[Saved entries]
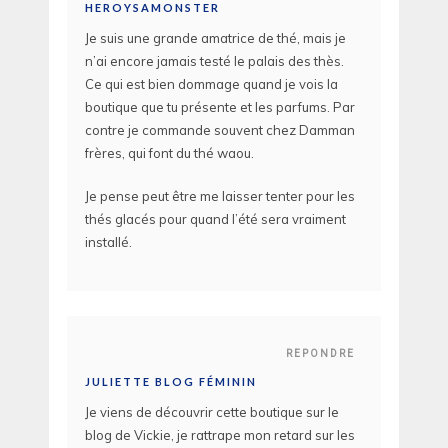
HEROYSAMONSTER
Je suis une grande amatrice de thé, mais je
n’ai encore jamais testé le palais des thès.
Ce qui est bien dommage quand je vois la
boutique que tu présente et les parfums. Par
contre je commande souvent chez Damman
frères, qui font du thé waou.
Je pense peut être me laisser tenter pour les
thés glacés pour quand l’été sera vraiment
installé.
REPONDRE
JULIETTE BLOG FÉMININ
Je viens de découvrir cette boutique sur le
blog de Vickie, je rattrape mon retard sur les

> **What this task involves**
Please tally the lines of the entries that contain the string "boutique" and reply with the count alone.

> **Exercise result**
2